A double dose of BBC1 drama at the weekend (Silent Witness, Casualty) left me wondering whether there’s a link between the falling crime figures announced last week and the levels of blood and bestiality now showing nightly on TV. With so much violence available at the switch of a button, who needs to create their own? (Bear with me, the connection with radio will soon become apparent.) What surprised me was not just the amount of violence but also the lack of any real motivation. It was all completely unbelievable (in spite of the best efforts of the make-up department) and meaningless, and as a consequence mind-numbingly dull. Which is why it’s such a relief to turn on the radio on Sunday afternoon and be taken into the no less nasty, if a lot less bloody world of Anthony Trollope’s Barchester Chronicles (Radio 4).
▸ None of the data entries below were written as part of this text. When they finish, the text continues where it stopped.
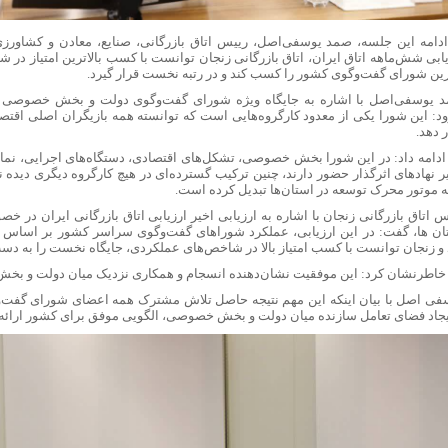
ادامه این جلسه، صمد یوسفی‌اصل، رییس اتاق بازرگانی، صنایع، معادن و کشاورزی 
یابی شش‌ماهه اتاق ایران، اتاق بازرگانی زنجان توانست با کسب بالاترین امتیاز در
رین شورای گفت‌وگوی کشور را کسب کند و در رتبه نخست قرار گیرد.
 یوسفی‌اصل با اشاره به جایگاه ویژه شورای گفت‌وگوی دولت و بخش خصوصی د
ود: این شورا یکی از معدود کارگروه‌هایی است که توانسته همه بازیگران اصلی اقتصا
 دهد.
ادامه داد: در این شورا بخش خصوصی، تشکل‌های اقتصادی، دستگاه‌های اجرایی، نما
ر نهادهای اثرگذار حضور دارند، چنین ترکیب گسترده‌ای در هیچ کارگروه دیگری دیده 
به موتور محرک توسعه در استان‌ها تبدیل کرده است.
س اتاق بازرگانی زنجان با اشاره به ارزیابی اخیر ارزیابی اتاق بازرگانی ایران در
ان ها، گفت: در این ارزیابی، عملکرد شوراهای گفت‌وگوی سراسر کشور بر اساس
و زنجان توانست با کسب امتیاز بالا در شاخص‌های عملکردی، جایگاه نخست را به دست
خاطرنشان کرد: این موفقیت نشان‌دهنده انسجام و همکاری نزدیک میان دولت و ب
فی اصل با بیان اینکه این مهم نتیجه حاصل تلاش مشترک همه اعضای شورای گفت‌
ایجاد فضای تعامل سازنده میان دولت و بخش خصوصی، الگویی موفق برای کشور ارائه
Set in a cathedral close in the imaginary county of Barsetshire, these tales of Anglican life are fuelled by malicious gossip, gleeful snobbery, overweening ambition and devious doings — all of which we come across every day. They give us real people — even though the stories are set among clerical life and in an era so long gone. We squirm when the oleaginous Obadiah Slope (played by Richard Lumsden) opens his mouth because we know people like him and have either been one of his victims as he attempts to climb the greasy pole to power and advancement or know someone who has.
This latest adaptation of the novel series began last week with The Warden brilliantly cut down into 90 minutes of radio by the poet Michael Symmons Roberts. This week we met Slope for the first time in Nick Warburton’s dramatisation of the second book, Barchester Towers.